Adding Aux Fuel Tanks To Your Airplane
Who doesn’t want a little more range from their favorite airplane? Or, rather specifically, more endurance. After all, airplanes deliver their horsepower from burning fuel at a more or less fixed rate, consumed in gallons per hour. The number of miles covered, on the other hand, is utterly dependant on the wind’s velocity; your actual mileage may vary. But we have all probably had the thought: “If I just had another hour of fuel, I could make this leg nonstop.”
Installing an auxiliary fuel system to eliminate the temptation to land “on fumes” or, worse yet, to exhaust one’s fuel supply short of the destination, is not an inexpensive or easy solution. That said, there are proven, well-engineered aux fuel systems to be had for the most popular planes, and you’ll find that some airplanes on the market have already had them installed, should you be shopping for a new ride. We’ll discuss what’s available and how they work.
To Tank Or Not To Tank
Is installing auxiliary tanks a good idea? It depends on your needs and plans for the airplane. How often do you make trips that stretch your available fuel supply, requiring an extra stop to complete the mission? If this occurs only a couple of times per year, you’re probably better off leaving the plane as it is. Frequent cross-country jaunts, on the other hand, can justify adding tankage.

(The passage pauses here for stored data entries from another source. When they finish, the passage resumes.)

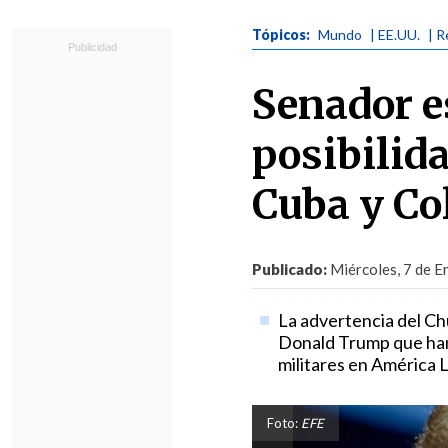
Tópicos:
Mundo
| EE.UU.
| R
Senador e
posibilida
Cuba y C
Publicado:
Miércoles, 7 de E
La advertencia del Ch
Donald Trump que han
militares en América L
Foto:
EFE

Will add-on fuel tanks increase the airplane’s resale value? In the case of some short-legged designs that came from the factory with insufficient fuel supply, definitely. But if the stock fuel capacity is adequate for the great majority of potential buyers, not so much. In general, I always assume that spending money on improvements to your airplane gains only half the expense in immediate resale value. The rest should be recovered in the satisfaction of flying it for a few years.
No solution is free of consequences. Hauling an extra 40 gallons of gas around means your payload is cut by 240 pounds, unless the tank installation includes an extra gross weight allowance, which, in some cases, it does. And the system itself adds to the aircraft’s empty weight. More weight means less performance, requiring a recalculation of the takeoff distance and time-to-climb charts. I knew of a tricked-out Cessna 340 that could legally carry only two people if all of its add-on tanks were topped off. In addition, the usable cruise altitudes, and the single-engine ceiling, were reduced as it struggled to climb with the extra load.

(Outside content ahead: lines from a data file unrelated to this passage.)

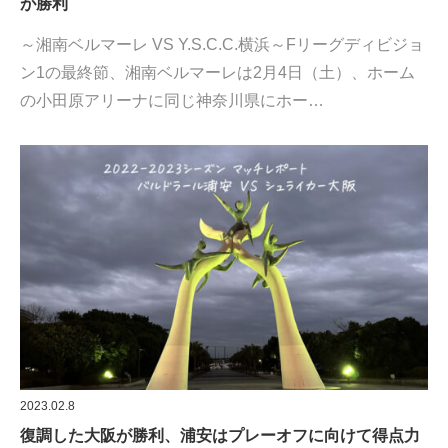
が勝利
～湘南ベルマーレ VS Y.S.C.C.横浜～Fリーグディビジョ
ン1の最終節、湘南ベルマーレは2月4日（土）、ホーム
の小田原アリーナに同じ神奈川県にホー…
2023.02.8
復調した大阪が勝利、浦安はプレーオフに向けて得点力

However, it’s very comforting to know you’ve got plenty of gas to go the distance. IFR flying is predicated on being able to dodge some weather, shoot an approach to unknown conditions that might not work out, and then divert to an alternate to land with fuel enough to reach yet another airport if that one didn’t work out. That often means you’ll need to take off with six hours of fuel on board just to make a three-hour trip. For an airplane to be considered “fully IFR capable,” it needs to have more than a panel full of radios; it needs to have legs.
Even if you’re operating carefully VFR, do you really want to sit in an airplane for over five hours? Most passengers need a break in no more than three hours, so stopping to refuel isn’t necessarily a burden. Spending the money to install auxiliary tanks that aren’t used that often may be a needless extravagance.
Some airplanes, however, were short-changed at the factory, particularly if they’ve been modified with larger, thirstier engines. A modified Cessna 152 or Grumman AA-1 with its horsepower boosted from 108-110 to 150 is a two-hour cruiser with standard tanks. A lot of Beech Bonanzas from the 1940s and ‘50s have been modified with larger engines but were left with only 39 gallons of standard fuel supply. The early 250-hp Piper Comanches came with the 60-gallon tanks of the 180-hp version, begging for a tip-tank modification.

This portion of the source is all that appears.